On weekends we run "Box Scores" in the US, showcasing superlative games played by readers. This game from MLB 10 The Show was CPU-simulated, but looking at that linescore, baseball fans instantly understand how far beyond the pale it is.
Reader Luke T. handed that to me yesterday. He's playing in franchise mode on MLB 10 The Show, with the Red Sox. The rosters are fantasy-drafted (MLB's entire active roster is pooled into free agency and then assigned based on draft position at the beginning of the franchise.) Luke T. was chugging through his year with the Sox and elected to button-simulate the schedule for July 13. The Show - roundly acclaimed as the most accurate console sports simulation - spit that back.
That is a game without a hit or an error for either side.
In the Major League Baseball All-Star Game.
It is possible for a run to be scored with no hits or errors. Walks, hit batsmen, dropped third strikes, fielders' choices and stolen bases all figure into the realm of possibility, however uncommon, and these runs are scored every season.
But never in the history of professional baseball, going back to 1876, have two teams played a game to conclusion without a hit for either side.
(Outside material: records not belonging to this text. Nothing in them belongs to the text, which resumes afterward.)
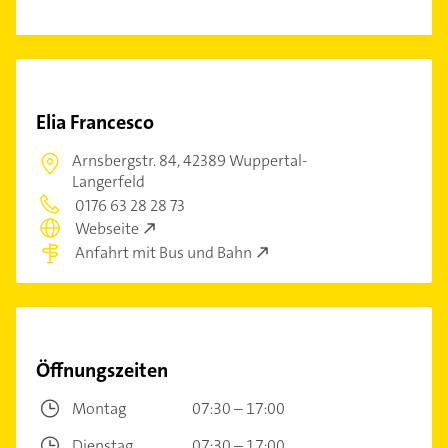
Elia Francesco
Arnsbergstr. 84,
42389 Wuppertal-
Langerfeld
0176 63 28 28 73
Webseite
Anfahrt mit Bus und Bahn
Öffnungszeiten
Montag
07:30 – 17:00
Dienstag
07:30 – 17:00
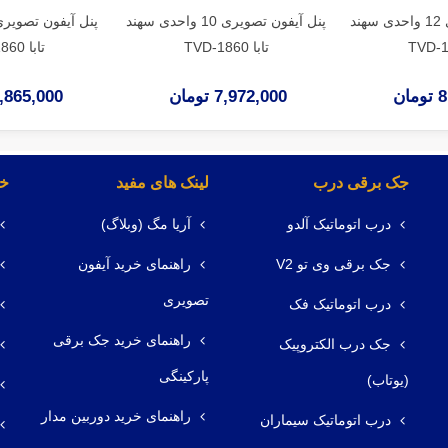
پنل آیفون تصویری 12 واحدی سهند
پنل آیفون تصویری 10 واحدی سهند
تابا TVD-1860
تابا TVD-1860
ان
7,972,000 تومان
7,865,000 توم
جک برقی درب
لینک های مفید
خد
درب اتوماتیک آلدو
آریا مگ (وبلاگ)
جک برقی وی تو V2
راهنمای خرید آیفون
تصویری
درب اتوماتیک فک
راهنمای خرید جک برقی
جک درب الکتروپیک
پارکینگی
(یوتاب)
راهنمای خرید دوربین مدار
درب اتوماتیک سیماران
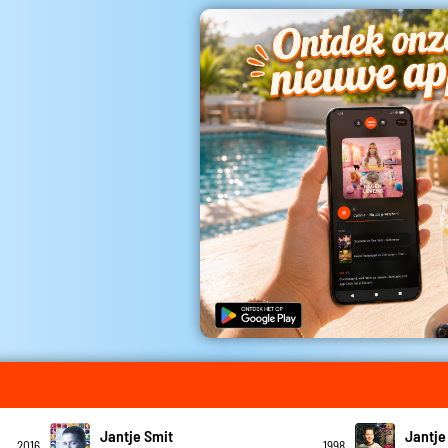
Jantje Smit
Jantje
2016
1998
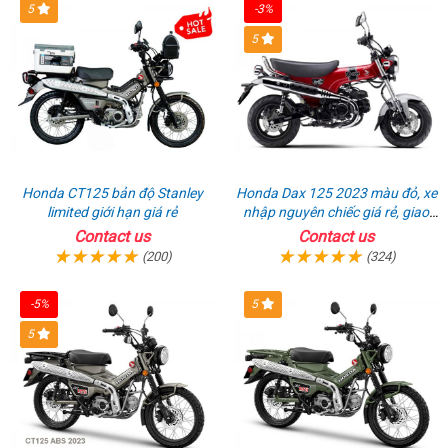
5
-3%
5
Honda CT125 bản độ Stanley
Honda Dax 125 2023 màu đỏ, xe
limited giới hạn giá rẻ
nhập nguyên chiếc giá rẻ, giao
hồ sơ ngay
Contact us
Contact us
(200)
(324)
-5%
5
5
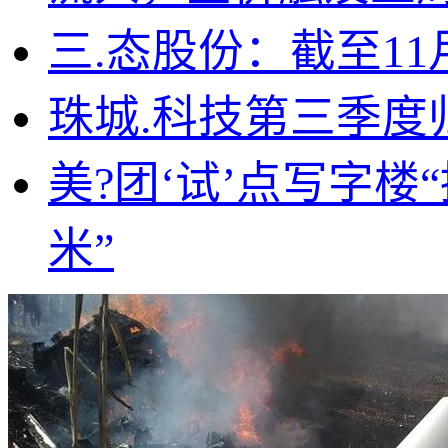
三.态股份：截至11月
珠城.科技第三季度归
美?团‘试’点写字楼
米”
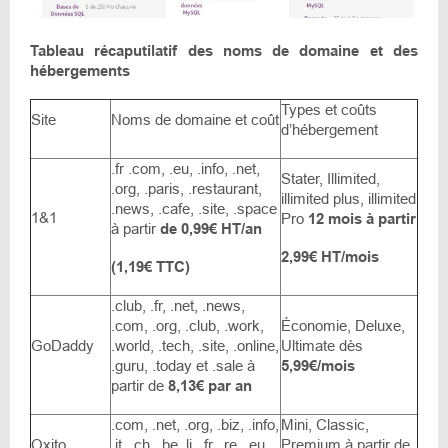
Tableau récaputilatif des noms de domaine et des
hébergements
Types et coûts
Site
Noms de domaine et coût
d’hébergement
.fr .com, .eu, .info, .net,
Stater, Illimited,
.org, .paris, .restaurant,
illimited plus, illimited
.news, .cafe, .site, .space
1&1
Pro
12 mois à partir
à partir
de 0,99€ HT/an
2,99€ HT/mois
(1,19€ TTC)
.club, .fr, .net, .news,
.com, .org, .club, .work,
Économie, Deluxe,
GoDaddy
.world, .tech, .site, .online,
Ultimate dès
.guru, .today et .sale à
5,99€/mois
partir de
8,13€ par an
.com, .net, .org, .biz, .info,
Mini, Classic,
Oxito
.it, .ch, .be, li, .fr, .re, .eu.
Premium à partir de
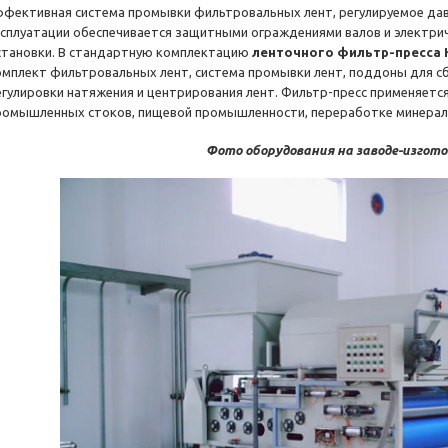
ффективная система промывки фильтровальных лент, регулируемое дав
ксплуатации обеспечивается защитными ограждениями валов и электри
становки. В стандартную комплектацию
ленточного фильтр-пресса 
омплект фильтровальных лент, система промывки лент, поддоны для с
егулировки натяжения и центрирования лент. Фильтр-пресс применяется
ромышленных стоков, пищевой промышленности, переработке минерал
Фото оборудования на заводе-изгот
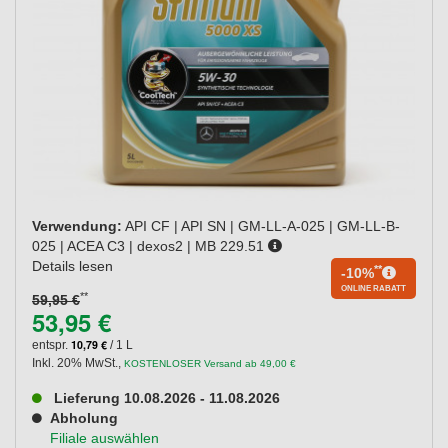
Verwendung:
API CF | API SN | GM-LL-A-025 | GM-LL-B-
025 | ACEA C3 | dexos2 | MB 229.51
Details lesen
**
-10%
ONLINE RABATT
**
59,95 €
53,95 €
10,79 €
entspr.
/ 1 L
Inkl. 20% MwSt.
,
KOSTENLOSER Versand ab 49,00 €
Lieferung 10.08.2026 - 11.08.2026
Abholung
Filiale auswählen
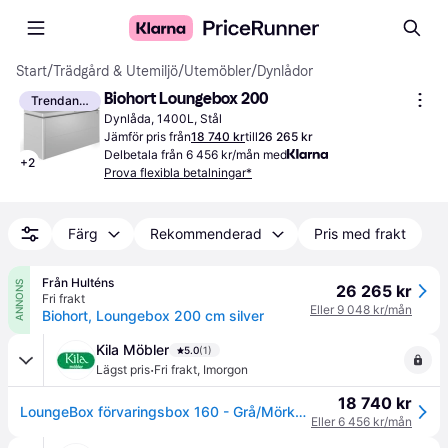
Start
/
Trädgård & Utemiljö
/
Utemöbler
/
Dynlådor
Biohort Loungebox 200
Trendande
Dynlåda, 1400L, Stål
Jämför pris från
18 740 kr
till
26 265 kr
Delbetala från 6 456 kr/mån med
+
2
Prova flexibla betalningar*
Färg
Rekommenderad
Pris med frakt
Från Hulténs
ANNONS
26 265 kr
Fri frakt
Eller 9 048 kr/mån
Biohort, Loungebox 200 cm silver
Kila Möbler
5.0
(1)
·
Lägst pris
Fri frakt
,
Imorgon
18 740 kr
LoungeBox förvaringsbox 160 - Grå/Mörkgrå/Silver
Eller 6 456 kr/mån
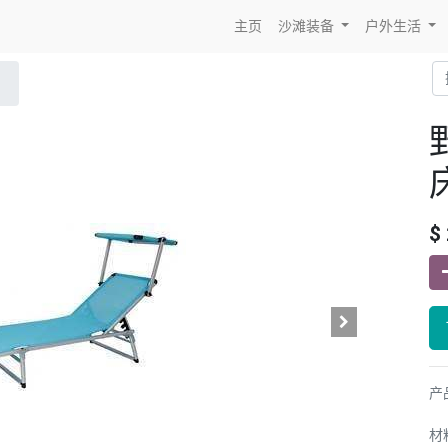
主页
沙滩装备
户外生活
$
产品
材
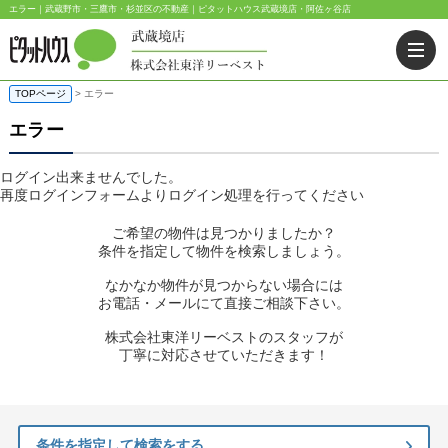
エラー｜武蔵野市・三鷹市・杉並区の不動産｜ピタットハウス武蔵境店・阿佐ヶ谷店
TOPページ
> エラー
エラー
ログイン出来ませんでした。
再度ログインフォームよりログイン処理を行ってください
ご希望の物件は見つかりましたか？
条件を指定して物件を検索しましょう。
なかなか物件が見つからない場合には
お電話・メールにて直接ご相談下さい。
株式会社東洋リーベストのスタッフが
丁寧に対応させていただきます！
条件を指定して検索をする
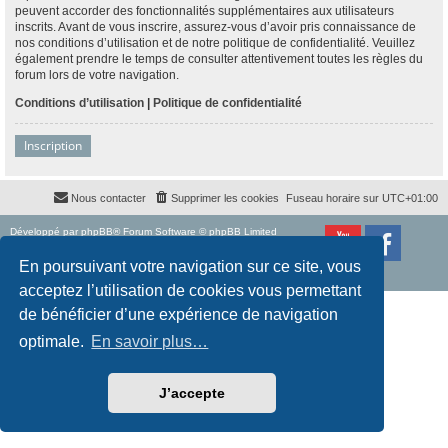
peuvent accorder des fonctionnalités supplémentaires aux utilisateurs
inscrits. Avant de vous inscrire, assurez-vous d’avoir pris connaissance de
nos conditions d’utilisation et de notre politique de confidentialité. Veuillez
également prendre le temps de consulter attentivement toutes les règles du
forum lors de votre navigation.
Conditions d’utilisation
|
Politique de confidentialité
Inscription
Nous contacter
Supprimer les cookies
Fuseau horaire sur
UTC+01:00
Développé par
phpBB
® Forum Software © phpBB Limited
Traduction française officielle
©
Qiaeru
Style
proflat
par ©
Mazeltof
2017
En poursuivant votre navigation sur ce site, vous
Confidentialité
|
Conditions
acceptez l’utilisation de cookies vous permettant
de bénéficier d’une expérience de navigation
optimale.
En savoir plus…
J’accepte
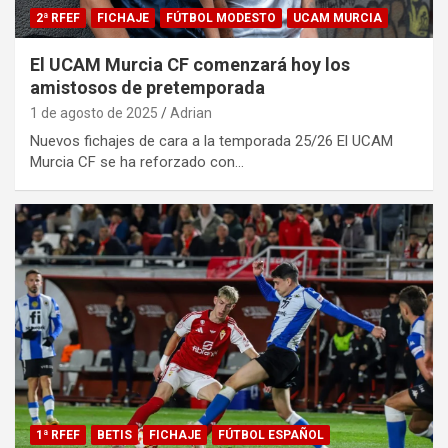
2ª RFEF
FICHAJE
FÚTBOL MODESTO
UCAM MURCIA
El UCAM Murcia CF comenzará hoy los
amistosos de pretemporada
1 de agosto de 2025
Adrian
Nuevos fichajes de cara a la temporada 25/26 El UCAM
Murcia CF se ha reforzado con…
1ª RFEF
BETIS
FICHAJE
FÚTBOL ESPAÑOL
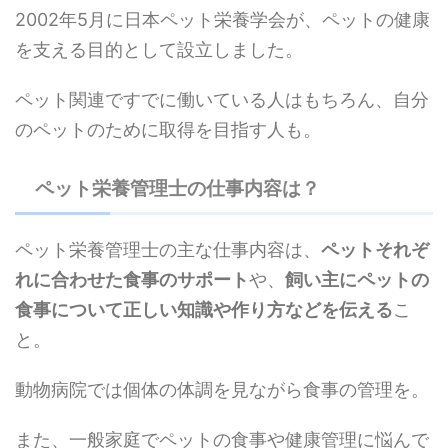
2002年5月に日本ペット栄養学会が、ペットの健康
を支える目的として設立しました。
ペット関連ですでに働いている人はもちろん、自分
のペットのために取得を目指す人も。
ペット栄養管理士の仕事内容は？
ペット栄養管理士の主な仕事内容は、
ペットそれぞ
れに合わせた食事のサポート
や、
飼い主にペットの
食事について正しい知識や作り方などを伝える
こ
と。
動物病院では個体の体調を見ながら食事の管理を。
また、一般家庭でペットの食事や健康管理に悩んで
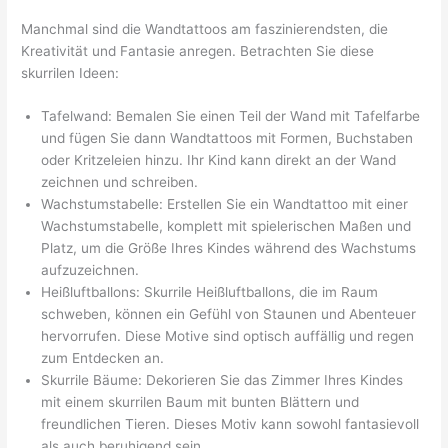
Manchmal sind die Wandtattoos am faszinierendsten, die
Kreativität und Fantasie anregen. Betrachten Sie diese
skurrilen Ideen:
Tafelwand: Bemalen Sie einen Teil der Wand mit Tafelfarbe
und fügen Sie dann Wandtattoos mit Formen, Buchstaben
oder Kritzeleien hinzu. Ihr Kind kann direkt an der Wand
zeichnen und schreiben.
Wachstumstabelle: Erstellen Sie ein Wandtattoo mit einer
Wachstumstabelle, komplett mit spielerischen Maßen und
Platz, um die Größe Ihres Kindes während des Wachstums
aufzuzeichnen.
Heißluftballons: Skurrile Heißluftballons, die im Raum
schweben, können ein Gefühl von Staunen und Abenteuer
hervorrufen. Diese Motive sind optisch auffällig und regen
zum Entdecken an.
Skurrile Bäume: Dekorieren Sie das Zimmer Ihres Kindes
mit einem skurrilen Baum mit bunten Blättern und
freundlichen Tieren. Dieses Motiv kann sowohl fantasievoll
als auch beruhigend sein.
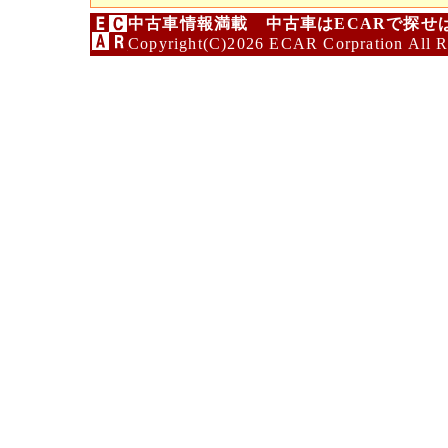
中古車情報満載 中古車はECARで探せ
Copyright(C)2026 ECAR Corpration All R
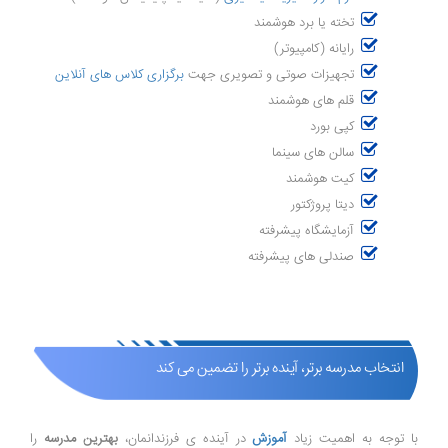
تخته یا برد هوشمند
رایانه (کامپیوتر)
تجهیزات صوتی و تصویری جهت
برگزاری کلاس های آنلاین
قلم های هوشمند
کپی بورد
سالن های سینما
کیت هوشمند
دیتا پروژکتور
آزمایشگاه پیشرفته
صندلی های پیشرفته
انتخاب مدرسه برتر، آینده برتر را تضمین می کند
با توجه به اهمیت زیاد
آموزش
در آینده ی فرزندانمان،
بهترین مدرسه
را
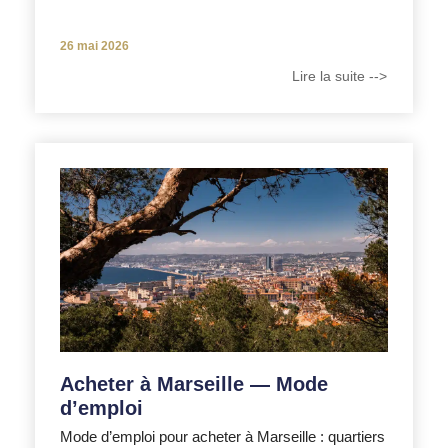
26 mai 2026
Lire la suite -->
Acheter à Marseille — Mode
d’emploi
Mode d’emploi pour acheter à Marseille : quartiers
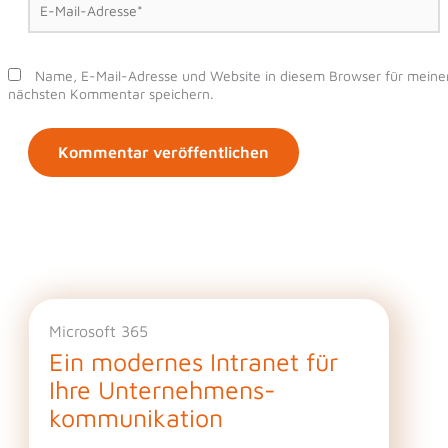
Mail-
Adresse*
Name, E-Mail-Adresse und Website in diesem Browser für meine
nächsten Kommentar speichern.
Microsoft 365
Ein modernes Intranet für
Ihre Unternehmens­
kommunikation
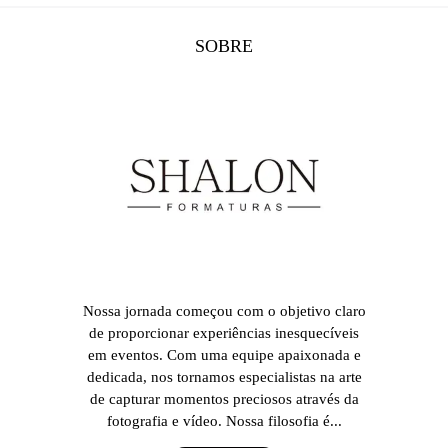
SOBRE
Nossa jornada começou com o objetivo claro
de proporcionar experiências inesquecíveis
em eventos. Com uma equipe apaixonada e
dedicada, nos tornamos especialistas na arte
de capturar momentos preciosos através da
fotografia e vídeo. Nossa filosofia é...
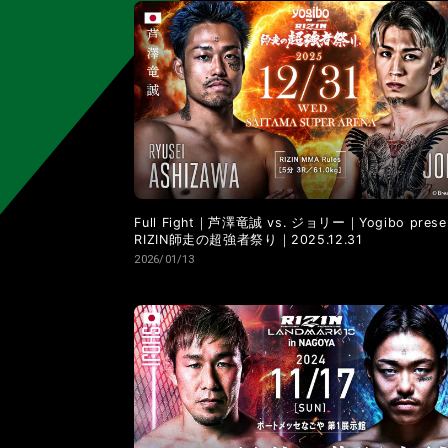
LANDMARK vol.11
LANDMARK vol.10
LANDMARK vol.4
LANDMARK vol.3
Full Fight｜芦澤竜誠 vs. ジョリー｜Yogibo prese
RIZIN師走の超強者祭り｜2025.12.31
2026/01/13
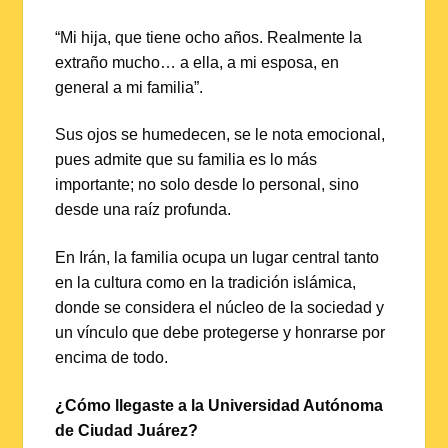
“Mi hija, que tiene ocho años. Realmente la
extraño mucho… a ella, a mi esposa, en
general a mi familia”.
Sus ojos se humedecen, se le nota emocional,
pues admite que su familia es lo más
importante; no solo desde lo personal, sino
desde una raíz profunda.
En Irán, la familia ocupa un lugar central tanto
en la cultura como en la tradición islámica,
donde se considera el núcleo de la sociedad y
un vínculo que debe protegerse y honrarse por
encima de todo.
¿Cómo llegaste a la Universidad Autónoma
de Ciudad Juárez?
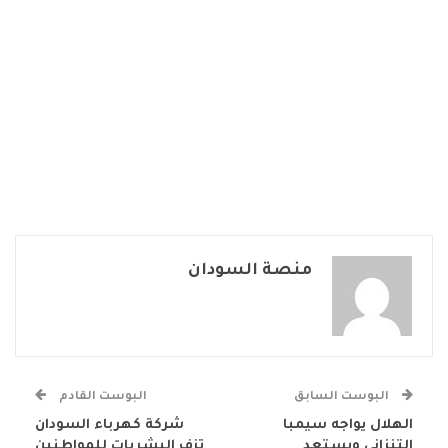
منصة السودان
البوست السابق
البوست القادم
الهلال يواجه سيمبا
شركة كهرباء السودان
التنزاني ويستعد
تزف البشريات للمواطنين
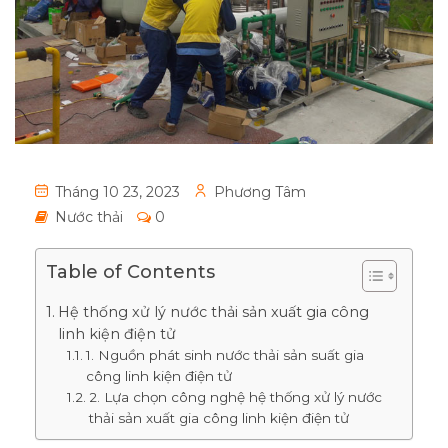
Tháng 10 23, 2023
Phương Tâm
Nước thải
0
Table of Contents
Hệ thống xử lý nước thải sản xuất gia công
linh kiện điện tử
1. Nguồn phát sinh nước thải sản suất gia
công linh kiện điện tử
2. Lựa chọn công nghệ hệ thống xử lý nước
thải sản xuất gia công linh kiện điện tử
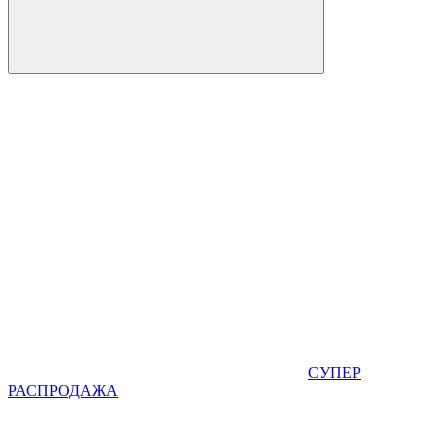
СУПЕР
РАСПРОДАЖА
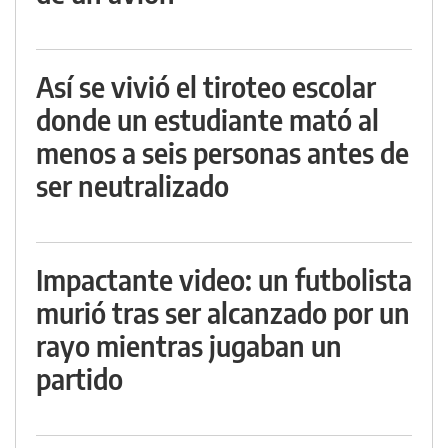
Así se vivió el tiroteo escolar
donde un estudiante mató al
menos a seis personas antes de
ser neutralizado
Impactante video: un futbolista
murió tras ser alcanzado por un
rayo mientras jugaban un
partido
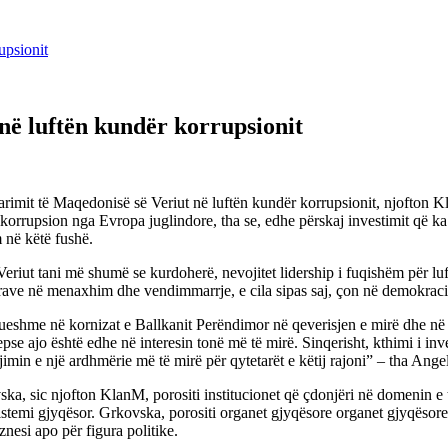
upsionit
në luftën kundër korrupsionit
parimit të Maqedonisë së Veriut në luftën kundër korrupsionit, njofto
ntikorrupsion nga Evropa juglindore, tha se, edhe përskaj investimit që 
m në këtë fushë.
eriut tani më shumë se kurdoherë, nevojitet lidership i fuqishëm për lu
së grave në menaxhim dhe vendimmarrje, e cila sipas saj, çon në demokrac
ueshme në kornizat e Ballkanit Perëndimor në qeverisjen e mirë dhe në 
sepse ajo është edhe në interesin tonë më të mirë. Sinqerisht, kthimi i inve
imin e një ardhmërie më të mirë për qytetarët e këtij rajoni” – tha Ange
, sic njofton KlanM, porositi institucionet që çdonjëri në domenin e tij 
istemi gjyqësor. Grkovska, porositi organet gjyqësore organet gjyqësore 
znesi apo për figura politike.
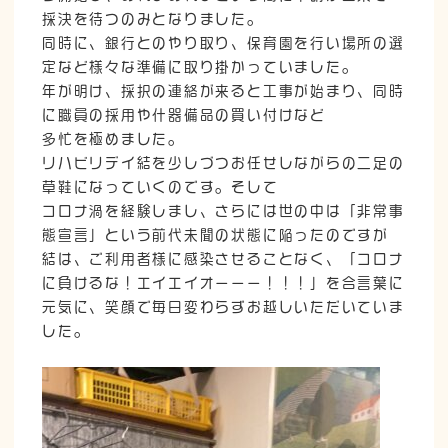
採決を待つのみとなりました。
同時に、銀行とのやり取り、保育園を行い場所の選
定など様々な準備に取り掛かっていました。
年が明け、採択の連絡が来ると工事が始まり、同時
に職員の採用や什器備品の買い付けなど
多忙を極めました。
リハビリデイ結を少しづつお任せしながらの二足の
草鞋になっていくのです。そして
コロナ渦を経験しまし、さらには世の中は「非常事
態宣言」という前代未聞の状態に陥ったのですが
結は、ご利用者様に感染させることなく、「コロナ
に負けるな！エイエイオーーー！！！」を合言葉に
元気に、笑顔で毎日変わらずお越しいただいていま
した。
Ever.
Hardcore baseball fans will instantly recall that Fred Toney and Hippo Vaughan, in a game played May 2, 1917, are the only pitchers ever to duel each other with no-hitters past the 27th out of the same game. Vaughn, for the Cubs, surrendered a run on a couple of hits in the top of the 10th inning of that game, while Toney, for the Cincinnati Reds, went on to win it. Under a rules revision in 1991, Vaughn was stripped of his credit for the no-hitter, though he and others are anecdotally considered to have pitched one.
Assuming that Luke T.'s game went to extra innings, this would be only the third time a no-hitter has been pitched in a losing effort, out of the thousands of games pitched every annually in the professional game's 134-year history. Ken Johnson of the Houston Colt .45s lost a nine-inning no-hitter in 1964, and Baltimore's Steve Barber and Stu Miller combined for a losing no-hitter in 1967.
I hit up Marc Normandin, a dedicated Kotaku reader and analyst for Baseball Prospectus, the game's most respected journal of statistical analysis, for a comment on the possibility a true double no-hitter could ever happen in real life.
"Duelling no-nos, with this many runs scored, seems unbelievable, especially in an All-Star game with the supposed finest hitters around," Normandin said. "But it could happen."
So MLB 10 The Show returned a one-in-a-million shot, but not one outside the realm of statistical accuracy.
Sure, but let's not say this is entirely believable.
"Honestly, the most unbelievable part of this whole box score," Normandin said, "is that no one gave up any hits in a game where Barry Zito made an appearance."